Now that KM_SLEEP is not defined as GFP_NOFS there is the possibility
of synchronous reclaim deadlocks. These deadlocks never existed in the
original OpenSolaris code because all memory reclaim on Solaris is done
asyncronously. Linux does both synchronous (direct) and asynchronous
(indirect) reclaim.
This commit addresses a deadlock caused by inode eviction. A KM_SLEEP
allocation may trigger direct memory reclaim and shrink the inode cache.
This can occur while a mutex in the array of ZFS_OBJ_HOLD mutexes is
held. Through the ->shrink_icache_memory()->evict()->zfs_inactive()->
zfs_zinactive() call path the same mutex may be reacquired resulting
in a deadlock. To avoid this deadlock the process must not reacquire
the mutex when it is already holding it.
This is a reasonable fix for now but longer term the ZFS_OBJ_HOLD
mutex locking should be reevaluated. This infrastructure already
prevents us from ever using the Linux lock dependency analysis tools,
and it may limit scalability.
It used to be the case that all KM_SLEEP allocations were GFS_NOFS.

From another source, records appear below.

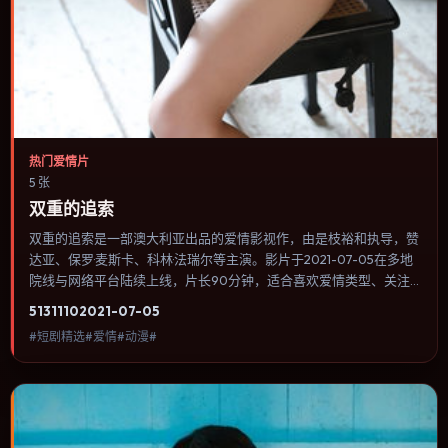
热门爱情片
5 张
双重的追索
双重的追索是一部澳大利亚出品的爱情影视作，由是枝裕和执导，赞
达亚、保罗·麦斯卡、科林·法瑞尔等主演。影片于2021-07-05在多地
院线与网络平台陆续上线，片长90分钟，适合喜欢爱情类型、关注
人物命运与城市气质的观众观看。群戏调度密集，多条线索在终场汇
5131
110
2021-07-05
集，收束方式偏现实主义而非英雄主义。内容聚焦人物选择与情节推
#短剧精选#爱情#动漫#
进，节奏与视听语言统一，可作为休闲观影或类型片补片的选择。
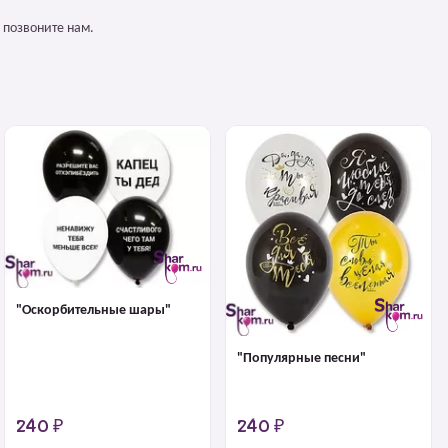
 позвоните нам.
"Оскорбительные шары"
"Популярные песни"
240 ₽
240 ₽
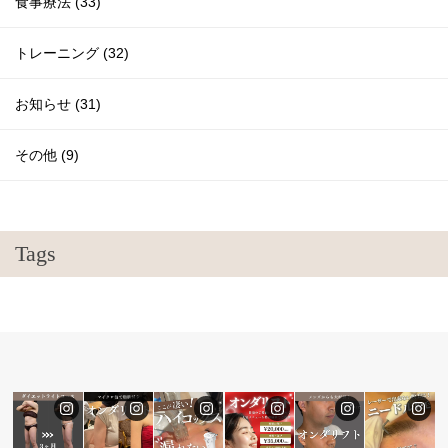
食事療法 (33)
トレーニング (32)
お知らせ (31)
その他 (9)
Tags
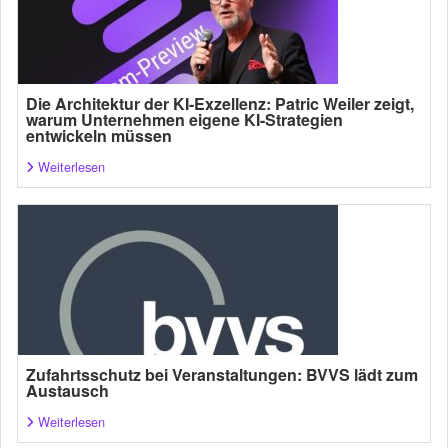
Die Architektur der KI-Exzellenz: Patric Weiler zeigt,
warum Unternehmen eigene KI-Strategien
entwickeln müssen
Weiterlesen
Zufahrtsschutz bei Veranstaltungen: BVVS lädt zum
Austausch
Weiterlesen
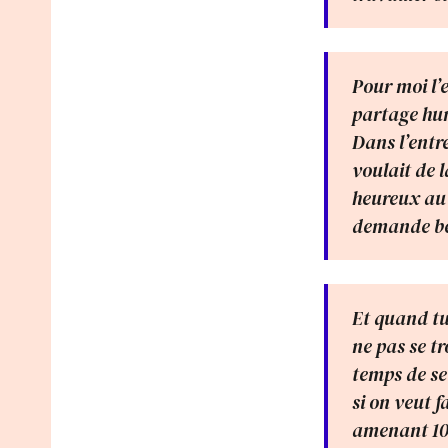
Pour moi l’
partage hu
Dans l’entr
voulait de 
heureux au 
demande bea
Et quand tu
ne pas se tr
temps de se
si on veut f
amenant 100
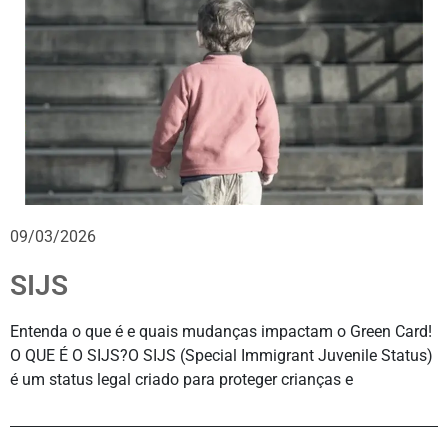
09/03/2026
SIJS
Entenda o que é e quais mudanças impactam o Green Card!
O QUE É O SIJS?O SIJS (Special Immigrant Juvenile Status)
é um status legal criado para proteger crianças e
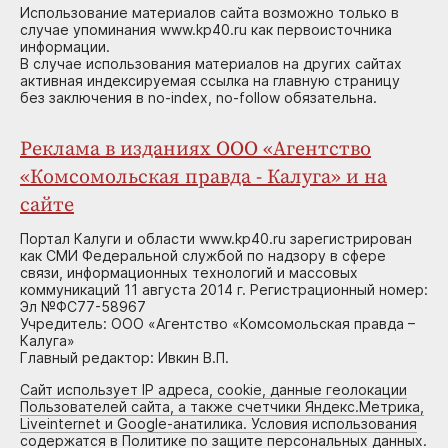
Использование материалов сайта возможно только в
случае упоминания www.kp40.ru как первоисточника
информации.
В случае использования материалов на других сайтах
активная индексируемая ссылка на главную страницу
без заключения в no-index, no-follow обязательна.
Реклама в изданиях ООО «Агентство
«Комсомольская правда - Калуга» и на
сайте
Портал Калуги и области www.kp40.ru зарегистрирован
как СМИ Федеральной службой по надзору в сфере
связи, информационных технологий и массовых
коммуникаций 11 августа 2014 г. Регистрационный номер:
Эл №ФС77-58967
Учредитель: ООО «Агентство «Комсомольская правда –
Калуга»
Главный редактор: Ивкин В.П.
Сайт использует IP адреса, cookie, данные геолокации
Пользователей сайта, а также счетчики Яндекс.Метрика,
Liveinternet и Google-анатилика. Условия использования
содержатся в Политике по защите персональных данных.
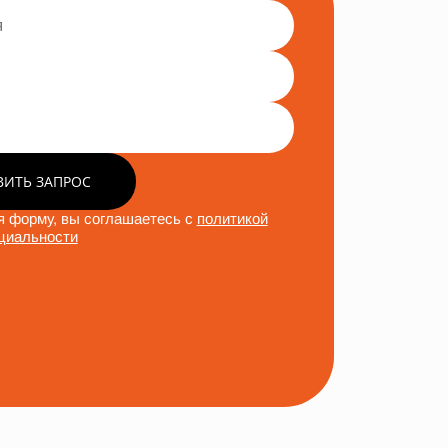
ВИТЬ ЗАПРОС
 форму, вы соглашаетесь с
политикой
циальности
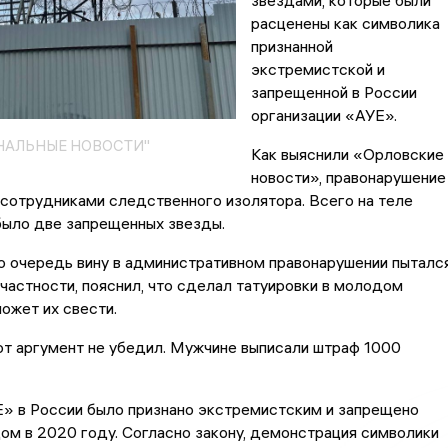
звездами, которые были
расценены как символика
признанной
экстремистской и
запрещенной в России
организации «АУЕ».
НАЛЬНЫЕ НОВОСТИ"
Как выяснили «Орловские
новости», правонарушение
сотрудниками следственного изолятора. Всего на теле
было две запрещенных звезды.
ю очередь вину в административном правонарушении пыталс
в частности, пояснил, что сделал татуировки в молодом
может их свести.
от аргумент не убедил. Мужчине выписали штраф 1000
» в России было признано экстремистским и запрещено
м в 2020 году. Согласно закону, демонстрация символики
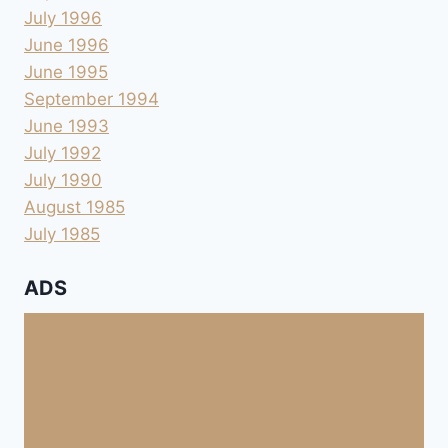
July 1996
June 1996
June 1995
September 1994
June 1993
July 1992
July 1990
August 1985
July 1985
ADS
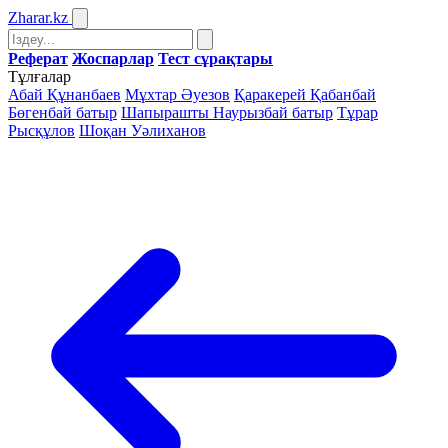
Zharar
.kz
Реферат
Жоспарлар
Тест сұрақтары
Тұлғалар
Абай Құнанбаев
Мұхтар Әуезов
Қаракерей Қабанбай
Бөгенбай батыр
Шапырашты Наурызбай батыр
Тұрар
Рысқұлов
Шоқан Уәлиханов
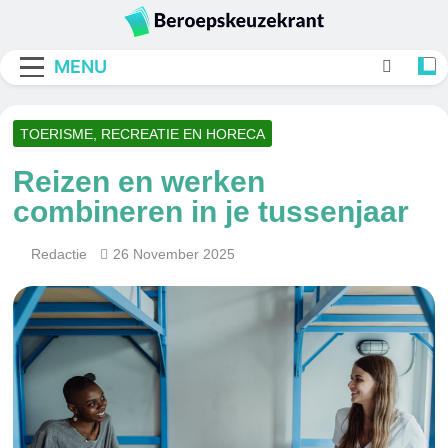
Skip
to
Beroepskeuzekran
content
MENU
TOERISME, RECREATIE EN HORECA
Reizen en werken
combineren in je tussenjaar
Redactie
26 November 2025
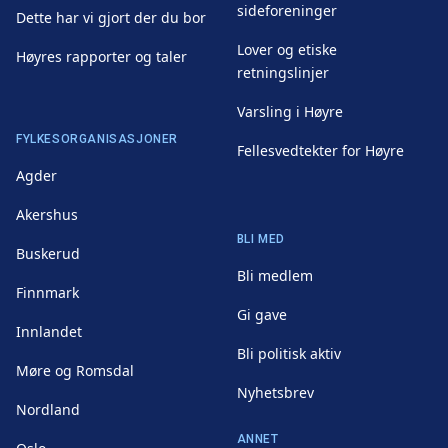
sideforeninger
Dette har vi gjort der du bor
Lover og etiske
Høyres rapporter og taler
retningslinjer
Varsling i Høyre
FYLKESORGANISASJONER
Fellesvedtekter for Høyre
Agder
Akershus
BLI MED
Buskerud
Bli medlem
Finnmark
Gi gave
Innlandet
Bli politisk aktiv
Møre og Romsdal
Nyhetsbrev
Nordland
ANNET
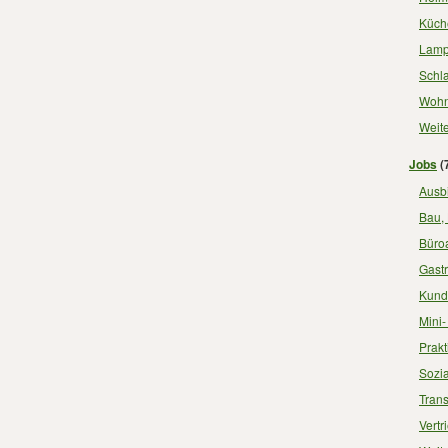
Küch
Lamp
Schl
Wohn
Weit
Jobs
(
Ausb
Bau,
Büroa
Gast
Kund
Mini
Prakt
Sozia
Trans
Vertr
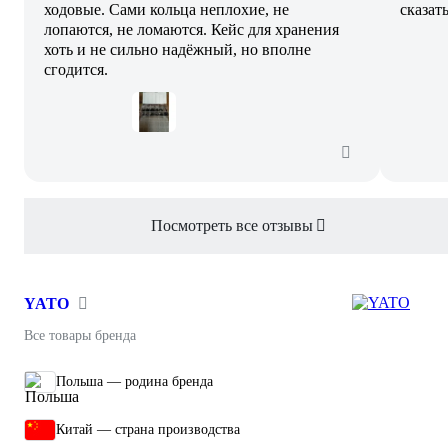
ходовые. Сами кольца неплохие, не
сказат
лопаются, не ломаются. Кейс для хранения
хоть и не сильно надёжный, но вполне
сгодится.
Посмотреть все отзывы
YATO
Все товары бренда
Польша — родина бренда
Китай — страна производства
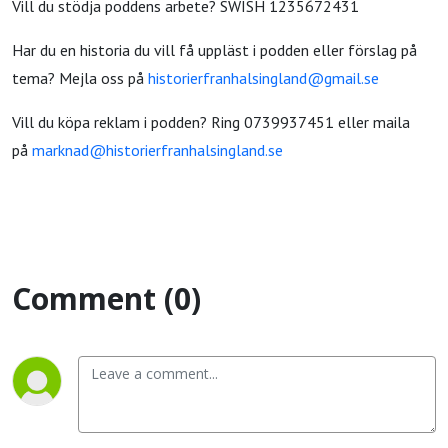
Vill du stödja poddens arbete? SWISH 1235672431
Har du en historia du vill få uppläst i podden eller förslag på
tema? Mejla oss på
historierfranhalsingland@gmail.se
Vill du köpa reklam i podden? Ring 0739937451 eller maila
på
marknad@historierfranhalsingland.se
Comment (0)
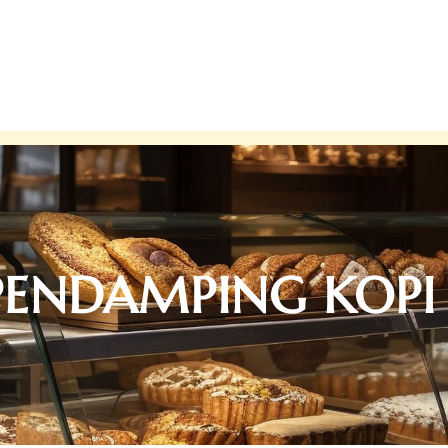
NDAMPING KOPI 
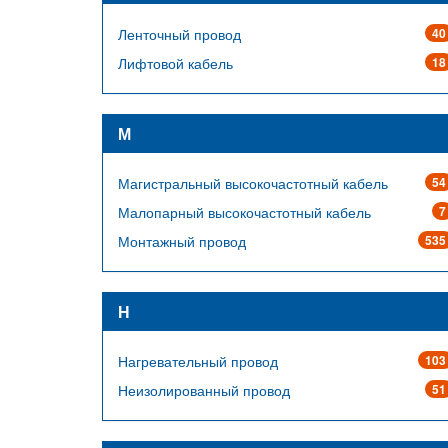
Ленточный провод
40
Лифтовой кабель
18
М
Магистральный высокочастотный кабель
54
Малопарный высокочастотный кабель
7
Монтажный провод
535
Н
Нагревательный провод
103
Неизолированный провод
51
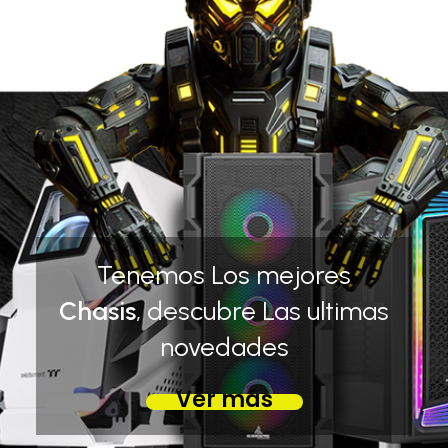
Tenemos Los mejores
Chasis
, descubre Las ultimas
novedades
Ver más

Unfortunately this often resulted in the kernel being unable to
reclaim the ARC, inode, and dentry caches in a timely manor.
The fix was to make KM_SLEEP a GFP_KERNEL allocation in the SPL.
However, this increases the posibility of deadlocking the system
on a zfs write thread. If a zfs write thread attempts to perform
an allocation it may trigger synchronous reclaim. This reclaim
may attempt to flush dirty data/inode to disk to free memory.
Unforunately, this write cannot finish because the write thread
which would handle it is holding the previous transaction open.
Deadlock.
To avoid this all allocations in the zfs write thread path must
use KM_PUSHPAGE which prohibits synchronous reclaim for that
thread. In this way forward progress in ensured. The risk
with this change is I missed updating an allocation for the
write threads leaving an increased posibility of deadlock. If
any deadlocks remain they will be unlikely but we'll have to
make sure they all get fixed.
Register the missing .remount_fs handler. This handler isn't strictly
required because the VFS does a pretty good job updating most of the
MS_* flags. However, there's no harm in using the hook to call the
registered zpl callback for various MS_* flags. Additionaly, this
allows us to lay the ground work for more complicated argument parsing
in the future.
Register the missing .sync_fs handler. This is a noop in most cases
because the usual requirement is that sync just be initiated. As part
of the DMU's normal transaction processing txgs will be frequently
synced. However, when the 'wait' flag is set the requirement is that
.sync_fs must not return until the data is safe on disk. With the
addition of the .sync_fs handler this is now properly implemented.